Brimstone contempló su nuevo alojamiento con disgusto.
Consistía en una asquerosa habitación con una ventana de postigos.
La cama se reducía a un montón de paja, llena de bichos y apilada en
un rincón, y los únicos muebles eran una mesa tambaleante y una silla
de madera. A partir de entonces, dormiría y comería allí...
--La comida es aparte -anunció la anciana, como si le leyese el
pensamiento.
...Y sólo podría salir de noche.
--Me la quedo -le dijo Brimstone a la bruja, y le lanzó unas
monedas-. Ahí tiene un mes de adelanto, y ahora vayáse al cuerno.

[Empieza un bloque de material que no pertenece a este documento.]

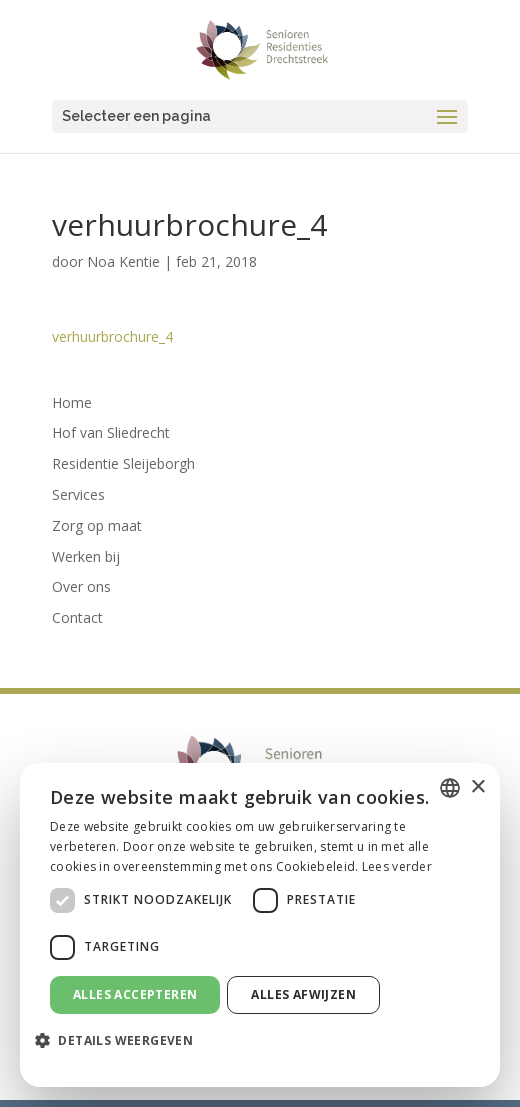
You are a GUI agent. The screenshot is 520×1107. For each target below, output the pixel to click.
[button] (121, 1041)
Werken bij (86, 556)
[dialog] (260, 925)
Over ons (81, 586)
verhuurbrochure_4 (112, 336)
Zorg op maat (97, 525)
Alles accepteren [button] (135, 994)
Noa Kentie (123, 261)
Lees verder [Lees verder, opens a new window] (397, 866)
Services (78, 494)
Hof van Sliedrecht (111, 432)
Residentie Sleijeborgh (123, 463)
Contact (77, 617)
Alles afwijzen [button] (303, 994)
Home (72, 402)
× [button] (477, 787)
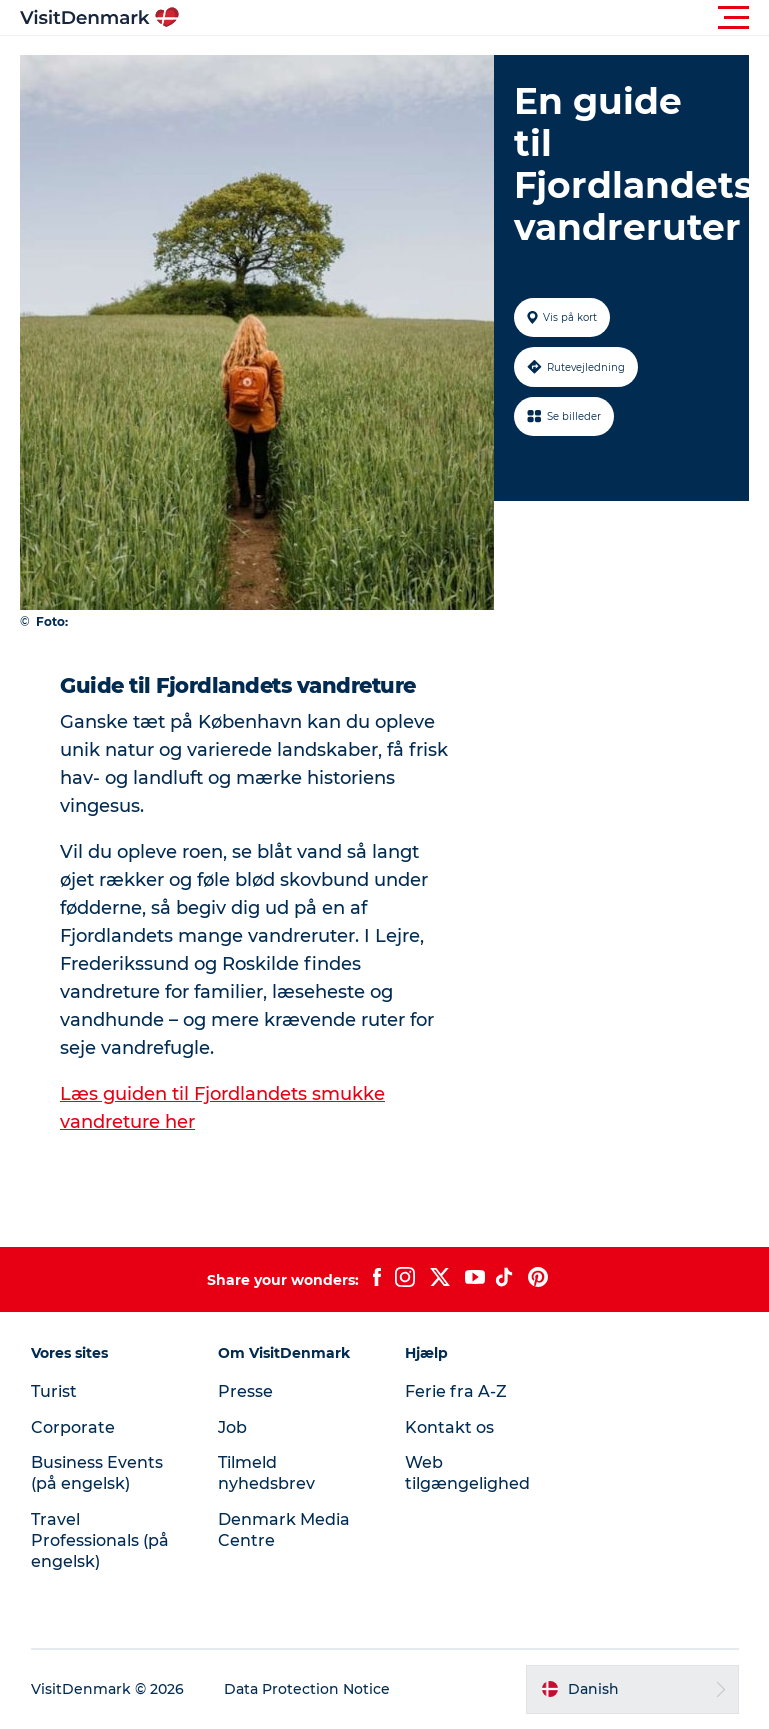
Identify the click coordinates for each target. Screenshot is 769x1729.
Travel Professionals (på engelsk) (100, 1540)
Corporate (73, 1427)
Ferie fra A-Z (456, 1391)
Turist (54, 1391)
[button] (474, 18)
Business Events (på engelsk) (97, 1473)
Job (232, 1427)
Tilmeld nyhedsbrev (266, 1473)
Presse (245, 1391)
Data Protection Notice (307, 1689)
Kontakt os (449, 1427)
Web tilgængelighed (467, 1473)
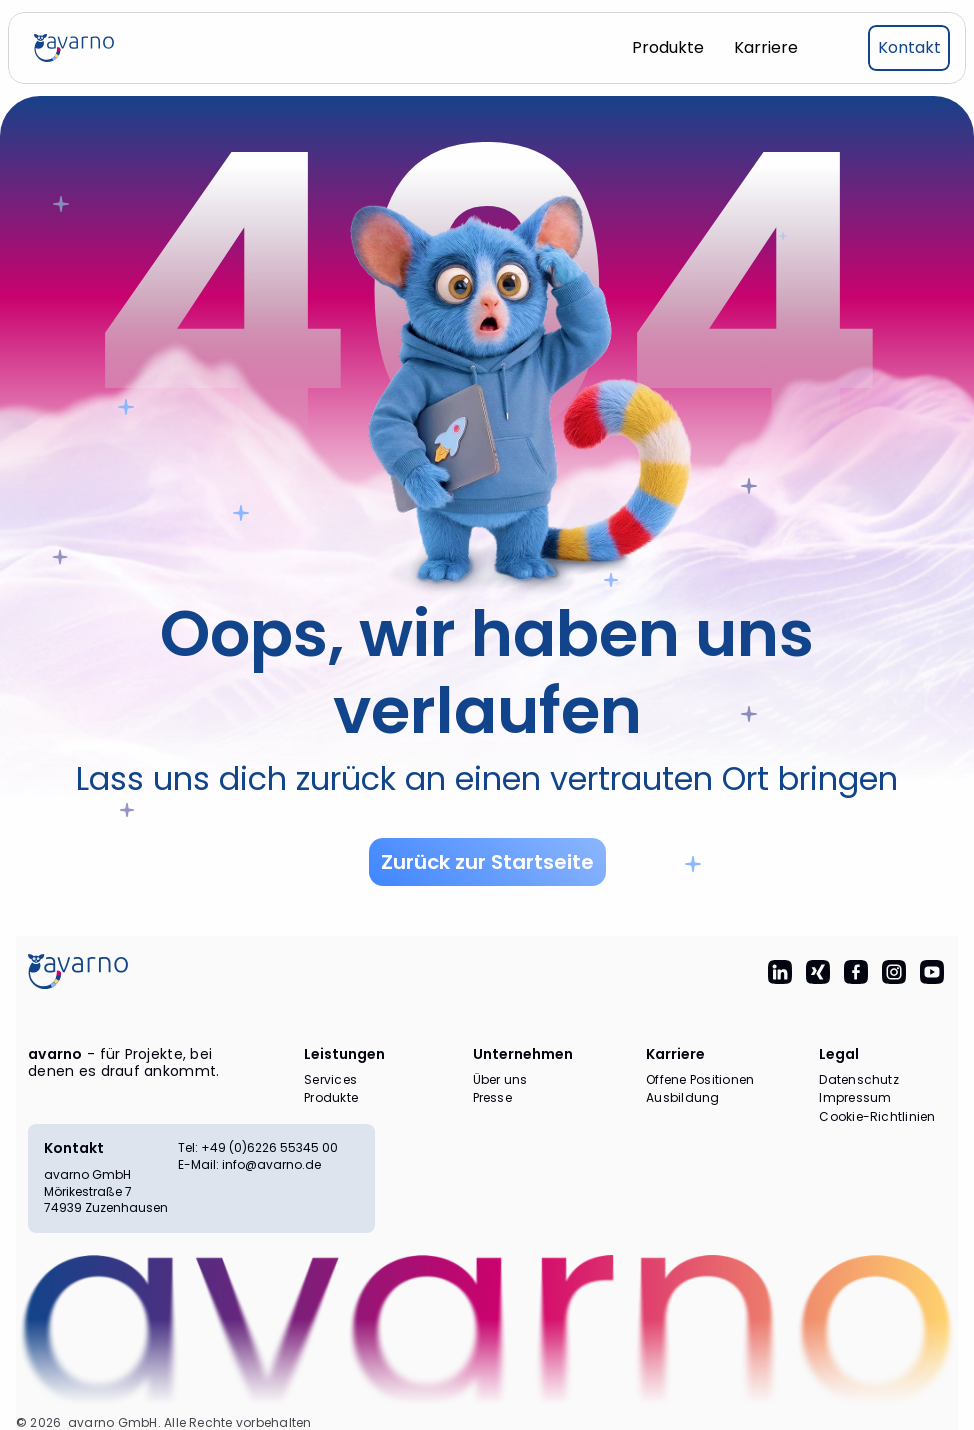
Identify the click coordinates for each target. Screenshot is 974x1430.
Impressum (855, 1098)
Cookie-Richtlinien (877, 1117)
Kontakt (74, 1148)
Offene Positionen (700, 1080)
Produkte (331, 1098)
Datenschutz (859, 1080)
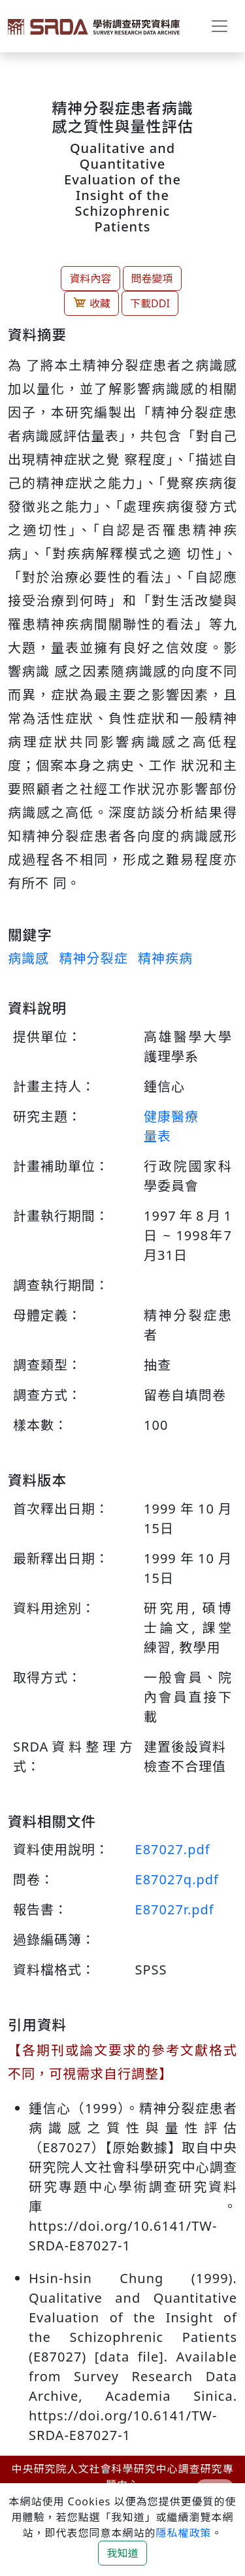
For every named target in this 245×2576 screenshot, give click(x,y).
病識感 (28, 958)
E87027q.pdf (177, 1879)
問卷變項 (152, 278)
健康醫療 (171, 1116)
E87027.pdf (172, 1849)
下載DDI (150, 303)
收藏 (91, 303)
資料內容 (90, 278)
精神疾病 (165, 958)
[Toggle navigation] (219, 26)
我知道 (122, 2553)
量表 (157, 1136)
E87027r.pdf (174, 1909)
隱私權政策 (183, 2533)
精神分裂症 (93, 958)
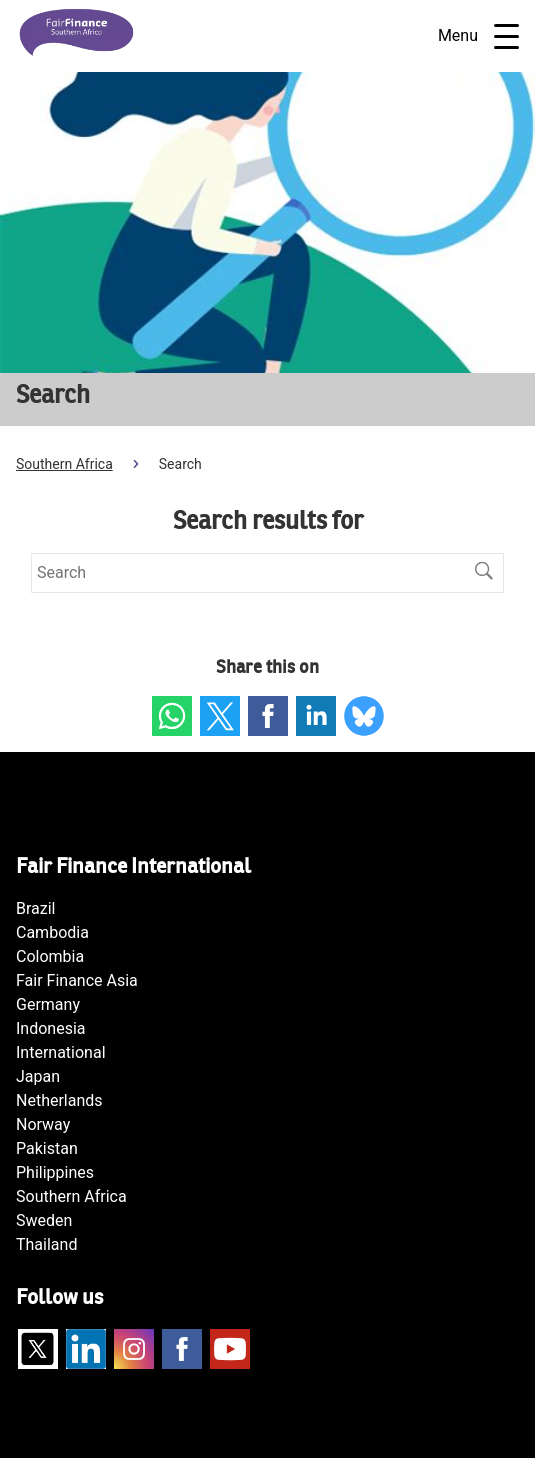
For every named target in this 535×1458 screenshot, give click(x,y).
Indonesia (51, 1028)
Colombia (50, 956)
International (61, 1052)
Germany (48, 1004)
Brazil (36, 908)
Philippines (55, 1172)
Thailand (46, 1244)
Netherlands (59, 1100)
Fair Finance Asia (77, 980)
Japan (38, 1076)
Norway (43, 1124)
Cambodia (52, 932)
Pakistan (47, 1148)
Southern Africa (64, 464)
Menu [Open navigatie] (478, 36)
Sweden (44, 1220)
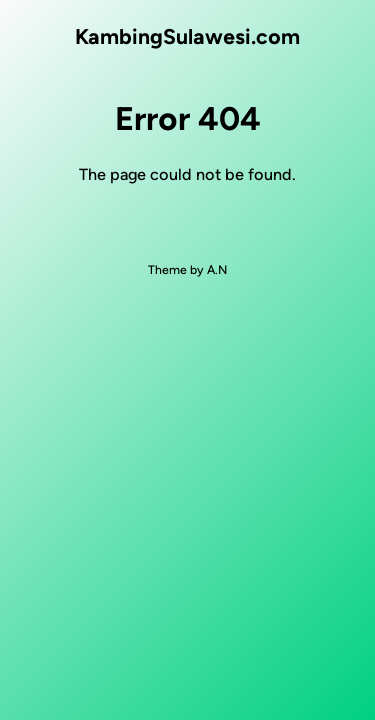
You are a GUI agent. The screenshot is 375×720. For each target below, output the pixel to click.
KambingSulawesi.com (187, 36)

La vieja comprobó dos monedas con las encías y le parecieron
buenas.
--Gracias, señor -le dijo con renovada expresión de astucia-.
Puede estar tranquilo, señor, que nadie sabrá que está usted aquí, al
menos mientras me quede aliento en el cuerpo. Garantizo la intimidad
de mis inquilinos, eso sí. La garantizo de verdad. -Al llegar a la puerta
dudó un instante-: Hay caldo de huesos para cenar -le informó-. Es
muy nutritivo.
En cuanto la mujer cerró la puerta, Brimstone abrió un poco la
contraventana. La habitación daba a una cloaca descubierta, así que la
cerró otra vez. Al menos, no era probable que entrase nadie por la
ventana. Se dirigid hacia la mesa, se sentó en la silla, que era
horriblemente incómoda, y contó las monedas de oro que le quedaban.
Podía quedarse allí bastante tiempo por siete groats a la semana, si el
caldo no lo mataba, pero tenía que salir del escondrijo de vez en
cuando.
Cuando saliera, confiaba en que Beleth habría dejado de buscarlo.